Diminishing Returns
The project:
The influence of asset managers and private equity firms stretches across the globe and into the very foundations of our societies. Diminishing Returns takes a close look at what happens when your elderly parents’ retirement home, the nursery where you drop your children, or the company that pipes water into your kitchen is taken over by an increasingly intricate and deregulated industry, and profiles the hidden figures who are reshaping our economies and our lives.
From Diminishing Returns:
Nils Jansson was a strange business partner for Blackstone, the largest commercial landlord in history, given that they preferred to be regarded as a careful steward of pension pots rather than an impulsive Monopoly man. The entire population of Denmark is just over half the size of London, and its real-estate industry is dominated by a tight-knit group of professionals with august credentials. Jansson was an outsider. He came from Holbæk, a hefty harbor town, and studied farming at agricultural college in the early 2000s. He worked for a catering company and then as a manager in a construction firm, finding himself in Copenhagen during the biggest financial boom of the 21st century. Jansson had a hustling, enthusiastic energy, which earned him the nickname “Speedy.” “In the olden days,” said one property investor who used to work with him, “we used to say he could charm a cow out of a flower field.”

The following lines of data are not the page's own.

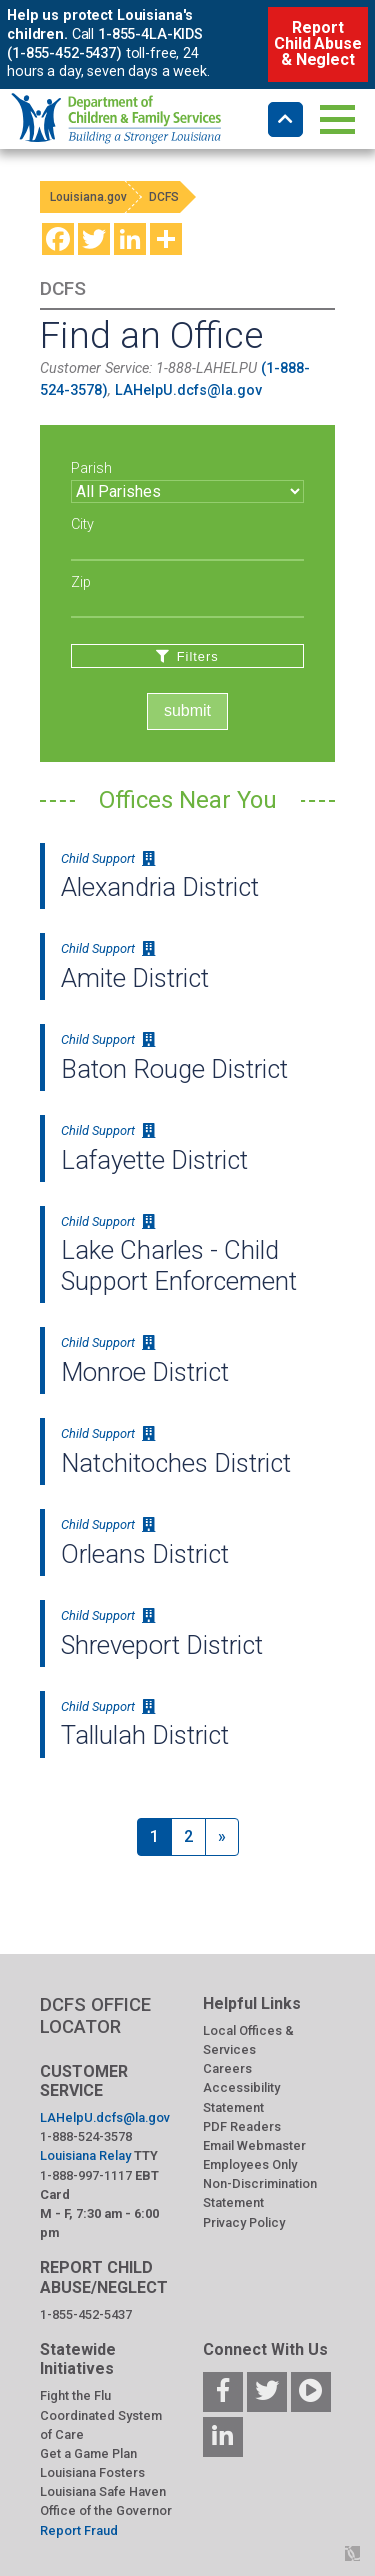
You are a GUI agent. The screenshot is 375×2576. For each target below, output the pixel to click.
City (82, 524)
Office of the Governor (106, 2510)
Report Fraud (79, 2530)
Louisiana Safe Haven (103, 2491)
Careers (227, 2068)
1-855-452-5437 (86, 2314)
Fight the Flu (75, 2395)
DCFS (164, 197)
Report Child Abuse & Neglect (317, 43)
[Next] (222, 1837)
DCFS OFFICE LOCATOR (95, 2015)
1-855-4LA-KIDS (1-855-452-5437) (105, 44)
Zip (81, 582)
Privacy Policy (244, 2222)
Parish (91, 468)
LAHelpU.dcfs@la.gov (188, 390)
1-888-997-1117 (86, 2175)
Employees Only (250, 2164)
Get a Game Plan (88, 2453)
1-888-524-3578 (86, 2136)
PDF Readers (242, 2126)
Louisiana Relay (85, 2155)
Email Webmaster (254, 2145)
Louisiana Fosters (92, 2472)
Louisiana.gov (88, 197)
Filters (187, 656)
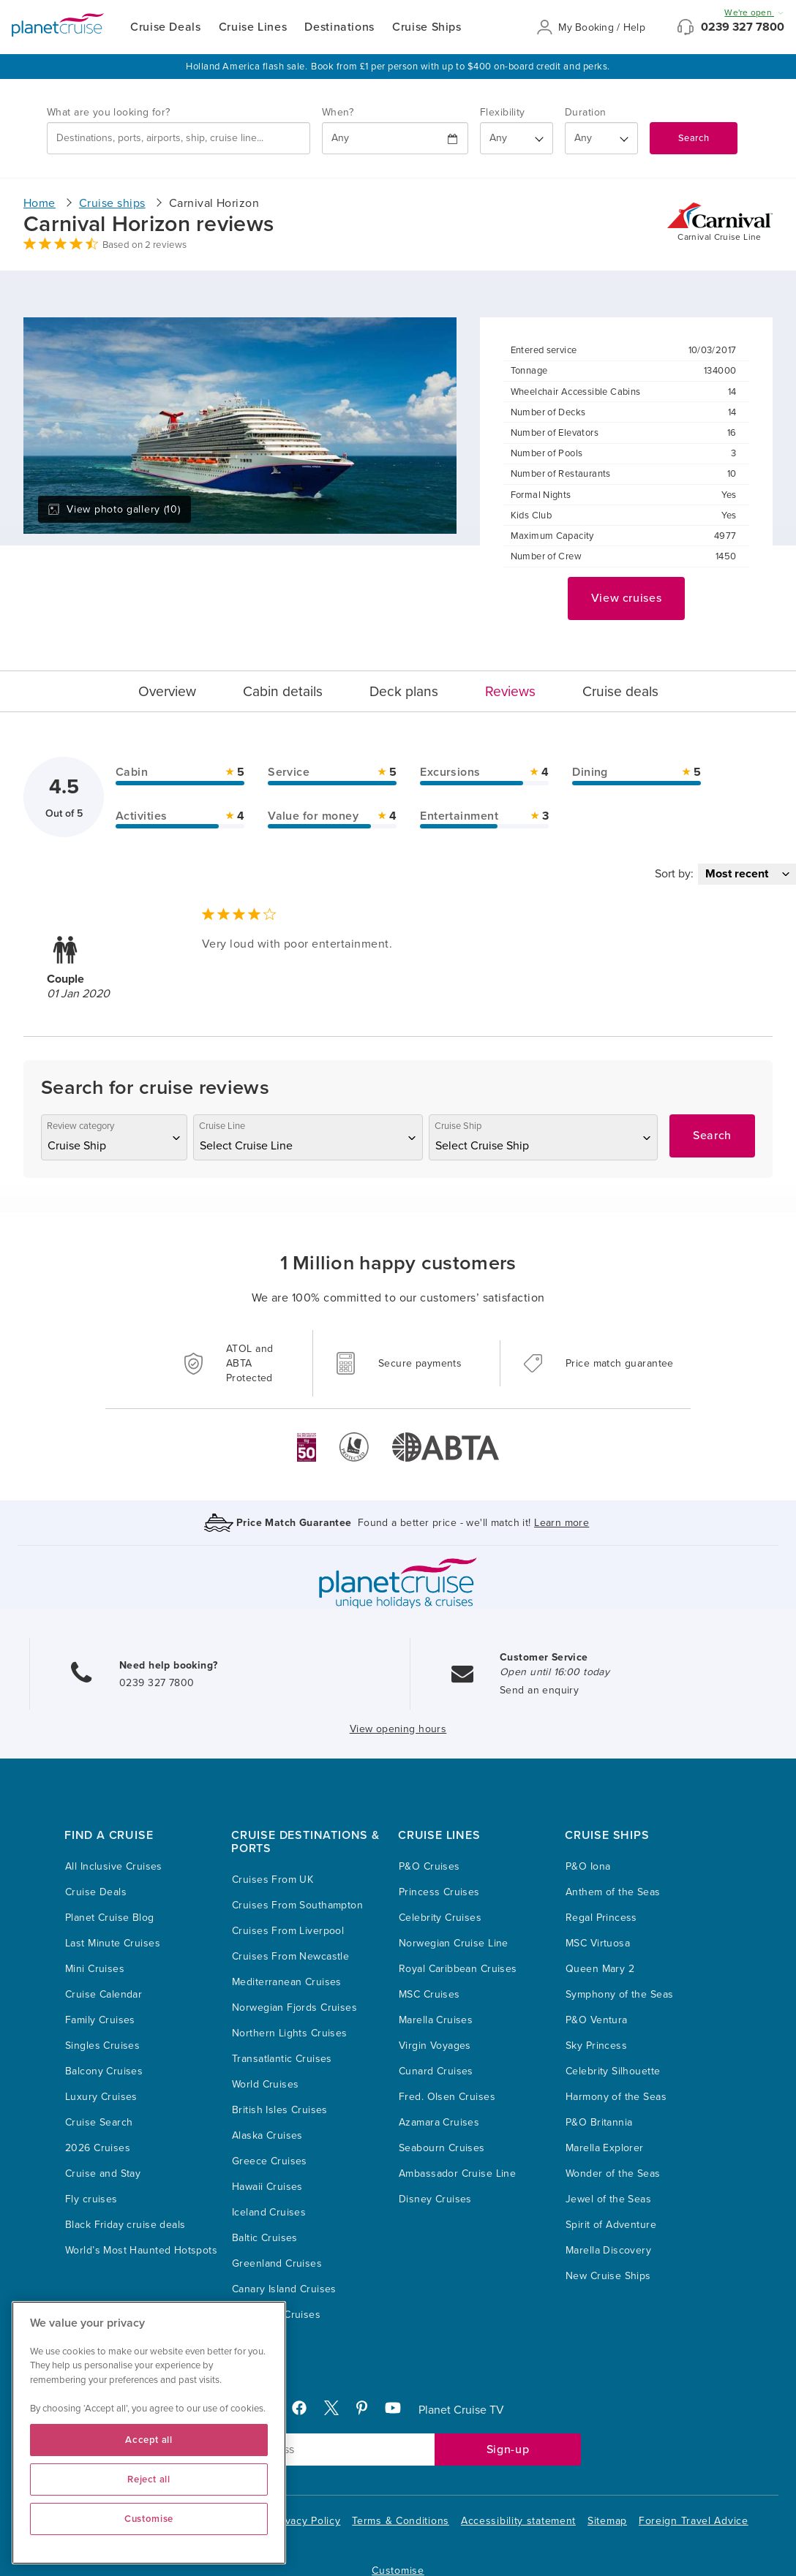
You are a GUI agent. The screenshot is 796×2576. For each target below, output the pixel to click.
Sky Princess (596, 2045)
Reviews (510, 691)
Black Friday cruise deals (125, 2224)
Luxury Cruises (101, 2096)
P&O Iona (588, 1866)
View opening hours (398, 1729)
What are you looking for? (108, 112)
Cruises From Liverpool (288, 1931)
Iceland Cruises (269, 2212)
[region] (149, 2432)
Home (39, 203)
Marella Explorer (605, 2148)
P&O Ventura (597, 2020)
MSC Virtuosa (598, 1943)
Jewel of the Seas (608, 2199)
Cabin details (283, 691)
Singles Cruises (102, 2045)
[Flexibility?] (516, 138)
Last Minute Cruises (112, 1943)
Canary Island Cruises (284, 2289)
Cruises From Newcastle (290, 1956)
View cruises (626, 598)
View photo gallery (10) (114, 509)
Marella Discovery (608, 2250)
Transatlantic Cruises (282, 2058)
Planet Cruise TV (461, 2410)
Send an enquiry (539, 1690)
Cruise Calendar (103, 1994)
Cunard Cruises (436, 2071)
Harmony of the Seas (616, 2096)
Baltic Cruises (265, 2238)
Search (693, 138)
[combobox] (178, 138)
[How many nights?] (601, 138)
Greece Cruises (269, 2161)
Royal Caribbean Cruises (458, 1969)
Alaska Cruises (267, 2135)
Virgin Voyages (435, 2045)
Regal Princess (601, 1917)
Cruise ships (112, 203)
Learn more (561, 1522)
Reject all (148, 2479)
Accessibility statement (518, 2521)
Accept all (149, 2440)
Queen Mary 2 (600, 1969)
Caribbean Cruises (276, 2314)
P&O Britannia (599, 2122)
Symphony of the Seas (619, 1994)
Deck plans (403, 691)
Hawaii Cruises (267, 2186)
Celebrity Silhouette (613, 2071)
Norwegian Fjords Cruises (294, 2007)
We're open (754, 12)
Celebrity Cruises (440, 1917)
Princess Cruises (439, 1892)
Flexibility (502, 112)
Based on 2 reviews (144, 245)
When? (337, 112)
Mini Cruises (94, 1969)
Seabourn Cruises (442, 2148)
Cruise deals (620, 691)
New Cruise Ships (608, 2276)
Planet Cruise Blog (109, 1917)
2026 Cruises (97, 2148)
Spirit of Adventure (611, 2224)
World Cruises (265, 2084)
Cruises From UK (272, 1879)
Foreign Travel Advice (693, 2521)
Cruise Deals (165, 27)
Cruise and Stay (102, 2173)
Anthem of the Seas (613, 1892)
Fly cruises (91, 2199)
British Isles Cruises (280, 2110)
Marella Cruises (436, 2020)
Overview (167, 691)
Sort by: (674, 873)
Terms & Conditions (400, 2521)
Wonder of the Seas (613, 2173)
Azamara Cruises (439, 2122)
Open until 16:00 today (554, 1672)
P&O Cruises (429, 1866)
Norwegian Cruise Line (453, 1943)
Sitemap (607, 2521)
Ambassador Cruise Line (457, 2173)
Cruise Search (98, 2122)
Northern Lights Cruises (290, 2033)
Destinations (339, 27)
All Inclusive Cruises (113, 1866)
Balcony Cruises (104, 2071)
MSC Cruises (429, 1994)
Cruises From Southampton (297, 1905)
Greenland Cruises (277, 2263)
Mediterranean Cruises (287, 1982)
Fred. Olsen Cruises (447, 2096)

Real estate finance can be complicated. What Jansson did was simple. Before the financial crisis, he bought properties from a group of investors who sold buildings to one another at vastly inflated prices. Jansson would buy rundown buildings—“some old crap” as he once put it—then renovate them and sell them on. Eik Bank, a Faroese bank with branches in Denmark, gave Jansson huge loans to buy properties on the basis it would receive a bonus once they were sold. This was legal but extremely risky. The loan depended on the value of properties continuing to rise, while the bonus was a seductive promise that gave bankers an incentive to overlook risk.
Jansson became a big customer at Eik Bank. When the real estate market slowed down in 2009 and the banks stopped lending him money, Jansson went bankrupt. One year later, Eik Bank declared insolvency and was taken over by the state. After the crash, Jansson mostly disappeared from public view. He moved on to a farm and acquired a herd of cattle. He told a journalist that he spent most of his time digging ditches and had no plans to ever start trading real estate again. Among those who had followed the story, “Speedy” was emblematic of the risks and excesses that had caused Denmark’s financial crisis.
Blackstone’s decision to partner with Jansson was like Lloyds of London moving to the US and deciding to go into business with a bankrupt farmer.
From Hettie O'Brien's previous reportage for the Guardian, "The Blackstone rebellion: how one country took on the world’s biggest commercial landlord," September 29, 2022.
The grant jury: In swift-moving, lucid prose, Hettie O’Brien makes exceedingly complex financial arrangements not just intelligible, but riveting. She marshals an impressive trove of international research, including hard-won interviews with notoriously elusive financiers, to reveal who is pulling the strings of society, and how. With O’Brien’s eye for a telling quote and gifts of characterization, Diminishing Returns will be an animated and momentous contribution to the ongoing debate about what we can rightly expect from government; it asks, cogently, whom it shields and whom it abandons.
Hettie O'Brien is an Assistant Opinion Editor at the Guardian and a contributing writer to the Guardian Long Read. She has previously worked for the New Statesman, where she covered economic and social affairs, and as a reporter in Washington, DC, covering corporate monopolies and the Federal Trade Commission. Before becoming a journalist, she worked as a researcher for Rethinking Economics. She has written about economics, politics, and culture for The Times Literary Supplement, The Baffler, The Atlantic, and The Architectural Review, has contributed to radio, including the BBC World at One, and has chaired panels at the Design Museum and Royal Society of Arts. She lives in London.